● Task description: Copy each line of the records that includes "battery".

════════════════

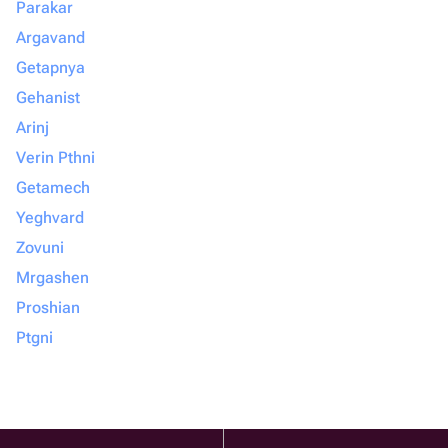
Parakar
Argavand
Getapnya
Gehanist
Arinj
Verin Pthni
Getamech
Yeghvard
Zovuni
Mrgashen
Proshian
Ptgni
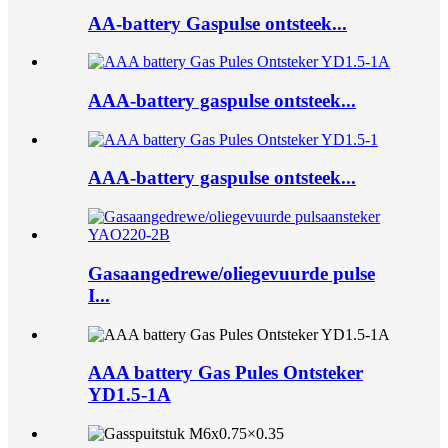
AA-battery Gaspulse ontsteek...
AAA-battery gaspulse ontsteek...
AAA-battery gaspulse ontsteek...
Gasaangedrewe/oliegevuurde pulse
I...
AAA battery Gas Pules Ontsteker
YD1.5-1A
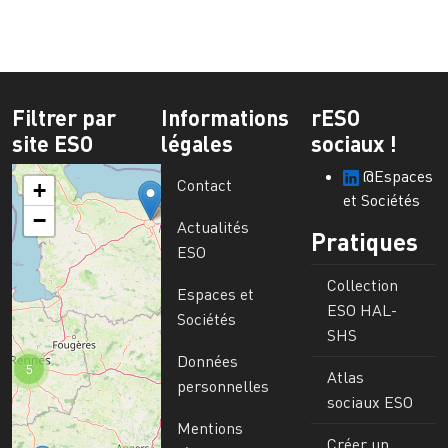
Filtrer par
Informations
rESO
site ESO
légales
sociaux !
@Espaces
Contact
+
et Sociétés
−
Actualités
Pratiques
ESO
Collection
Espaces et
ESO HAL-
Sociétés
SHS
Données
5
Atlas
personnelles
sociaux ESO
Mentions
Créer un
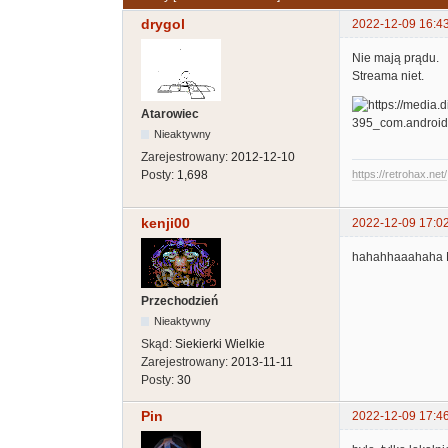
drygol
2022-12-09 16:4
Nie mają prądu.
Streama niet.
Atarowiec
Nieaktywny
Zarejestrowany:
2012-12-10
Posty:
1,698
https://retrohax.net/
kenji00
2022-12-09 17:0
hahahhaaahaha No
Przechodzień
Nieaktywny
Skąd:
Siekierki Wielkie
Zarejestrowany:
2013-11-11
Posty:
30
Pin
2022-12-09 17:4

════════════════

● Answer to the exercise:
AA-battery Gaspulse ontsteek...
AAA-battery gaspulse ontsteek...
AAA-battery gaspulse ontsteek...
AAA battery Gas Pules Ontsteker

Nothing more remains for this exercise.